The Fields Medal is awarded by the International Mathematical Union (IMU), an international non-governmental and non-profit scientific organisation that aims to promote international cooperation in mathematics.
The IMU recognised Viazovska’s work on the sphere-packing problem in 8 and 24 dimensions, EPFL said in an announcement. Previously, the problem had been solved for only three dimensions or fewer. The other winners were French mathematician Hugo Duminil-Copin of the University of Geneva; Korean-American June Huh of Princeton; and Briton James Maynard of the University of Oxford.
Viazovska, 37, is only the second female Fields Medalist, after the Iranian Maryam Mirzakhani in 2014.
Fields Medal
The Fields Medal is awarded every four years to one or more mathematicians under the age of 40 in recognition of “outstanding mathematical achievement for existing work and for the promise of future achievement”.
The winners are announced at the International Congress of Mathematicians (ICM), which was supposed to be held in Russia this year, but was moved to Helsinki.
The honour carries a physical medal of 14K gold, 63.5 mm in diameter and weighing 169 g, and with a unit price of approximately 5,500 Canadian dollars, according to the IMU website. There is also a cash award of CAD 15,000.
The obverse of the medal is embossed with the head of Archimedes facing right, and the Latin words “Transire suum pectus mundoque potiri”, translated as “To pass beyond your understanding and make yourself master of the universe”.
The reverse has the inscription “Congregati ex toto orbe mathematici ob scripta insignia tribuere”, or “The mathematicians having congregated from the whole world awarded (this medal) because of outstanding writings”.
History of the Medal
According to the IMU website, the 1924 ICM in Toronto adopted a resolution that at each conference, two gold medals would be awarded to recognise outstanding mathematical achievement.
The Canadian mathematician Prof J C Fields, who was secretary of the 1924 Congress, later donated funds to establish the medals, which were named in his honour. In 1966, it was agreed that, in light of the great expansion of mathematical research, up to four medals could be awarded at each Congress, the IMU says.

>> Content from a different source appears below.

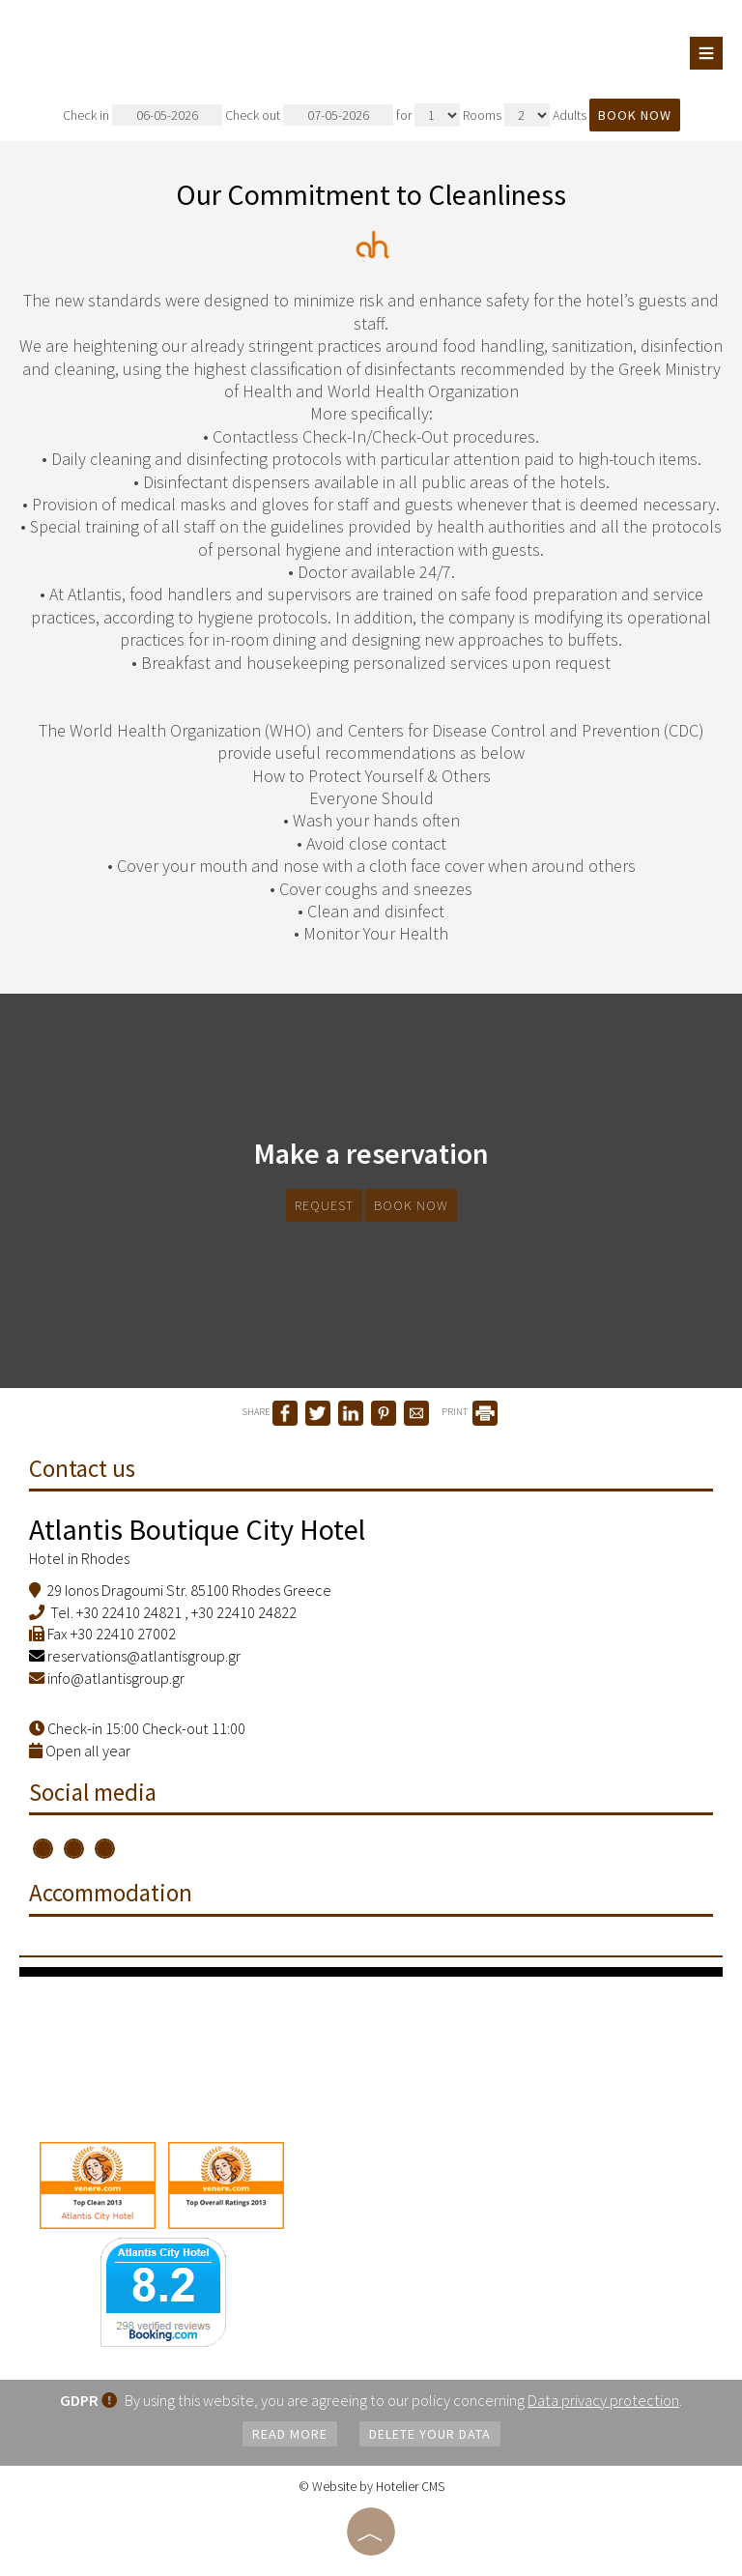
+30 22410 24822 (244, 1612)
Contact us (82, 1468)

The Fields Medal Symposium is organised by the Fields Institute, Toronto, Canada. “The goals of the program for the Fields Medal Symposium are to present the work of a Fields Medalist and its impact, to explore the potential for future directions and areas of its influence, to provide inspiration to the next generations of mathematicians and scientists, as well as to present the Medalist to a broader public,” the IMU says.
Indian-origin winners
Among the more than 60 mathematicians who have been awarded the Fields Medal since 1936, there are two of Indian origin — Akshay Venkatesh of the Institute for Advanced Study at Princeton, who won in 2018, the last time the honour was announced, and Manjul Bhargava of the Department of Mathematics at Princeton University, in 2014.

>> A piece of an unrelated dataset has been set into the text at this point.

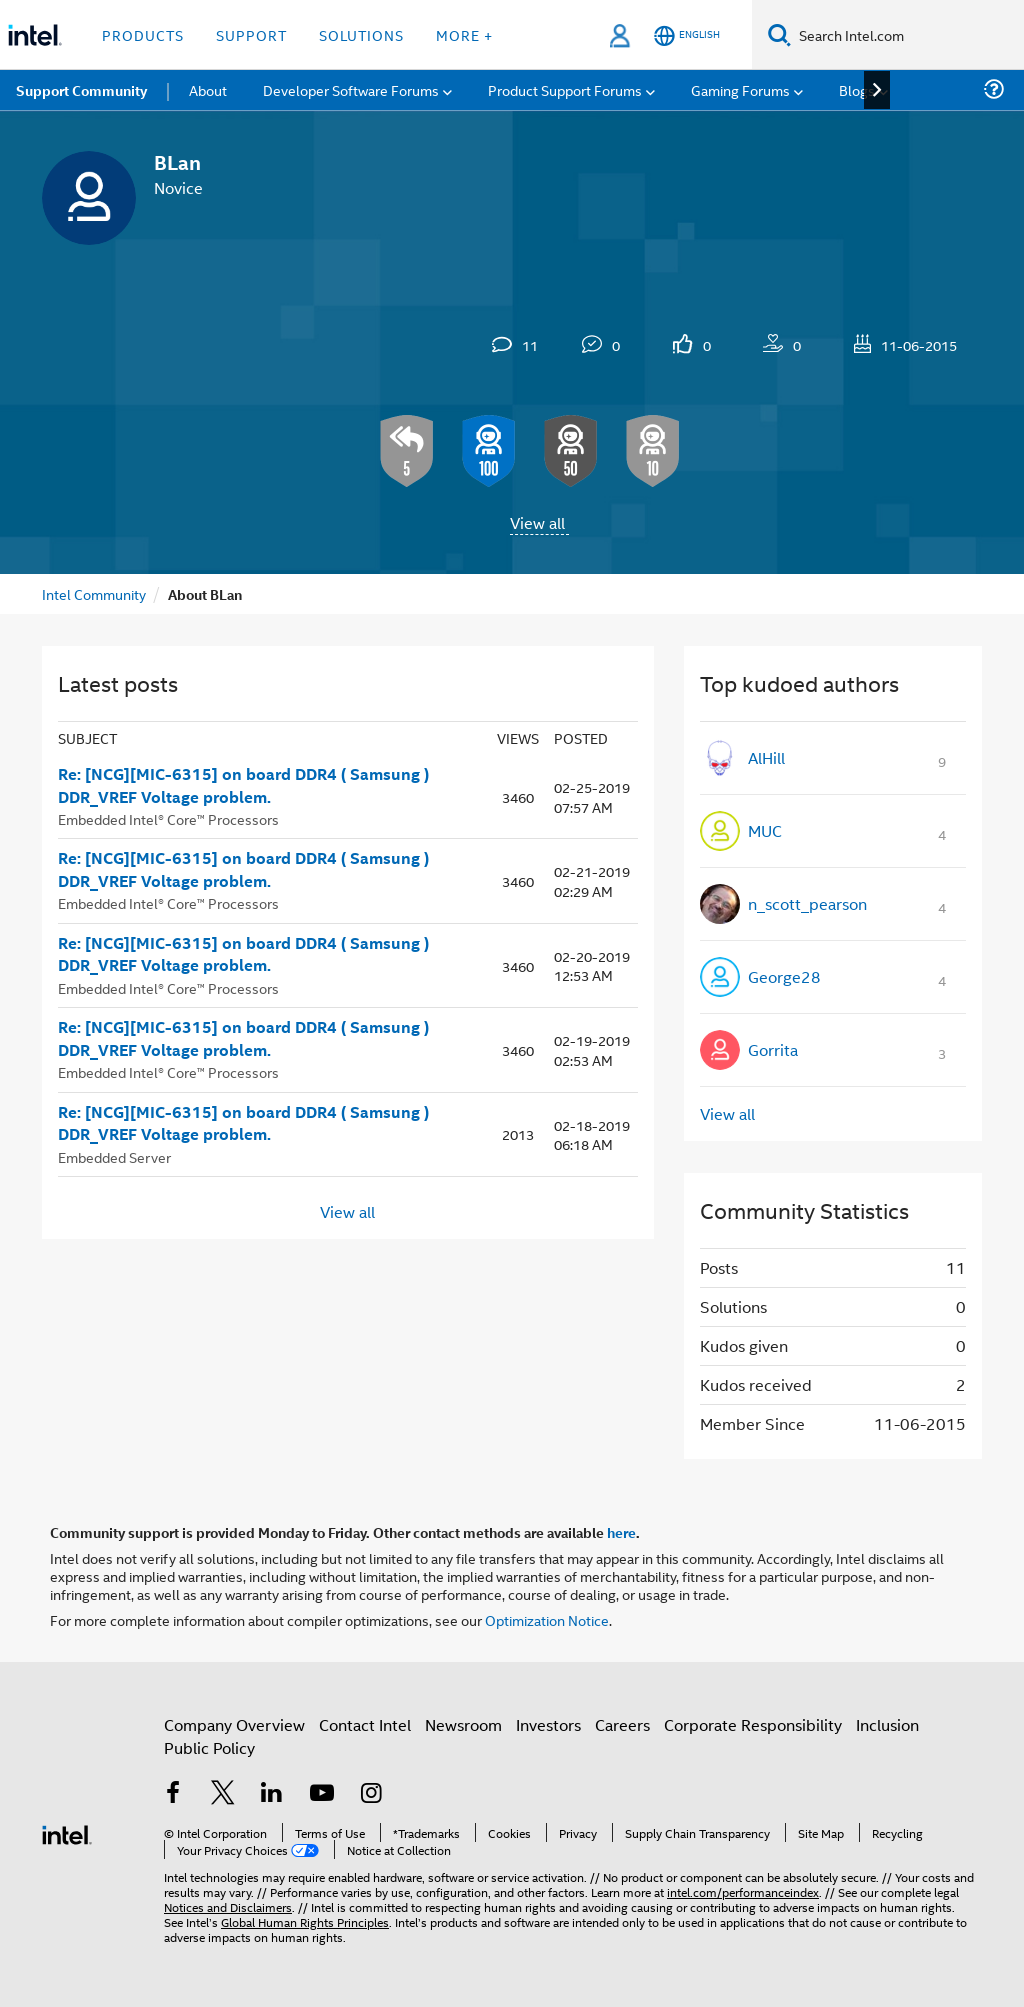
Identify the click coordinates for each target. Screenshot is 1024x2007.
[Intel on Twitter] (223, 1794)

According to the IMU, Venkatesh was awarded the Medal “for his synthesis of analytic number theory, homogeneous dynamics, topology, and representation theory, which has resolved long-standing problems in areas such as the equidistribution of arithmetic objects”.
Bhargava was honoured for “developing powerful new methods in the geometry of numbers, which he applied to count rings of small rank and to bound the average rank of elliptic curves”.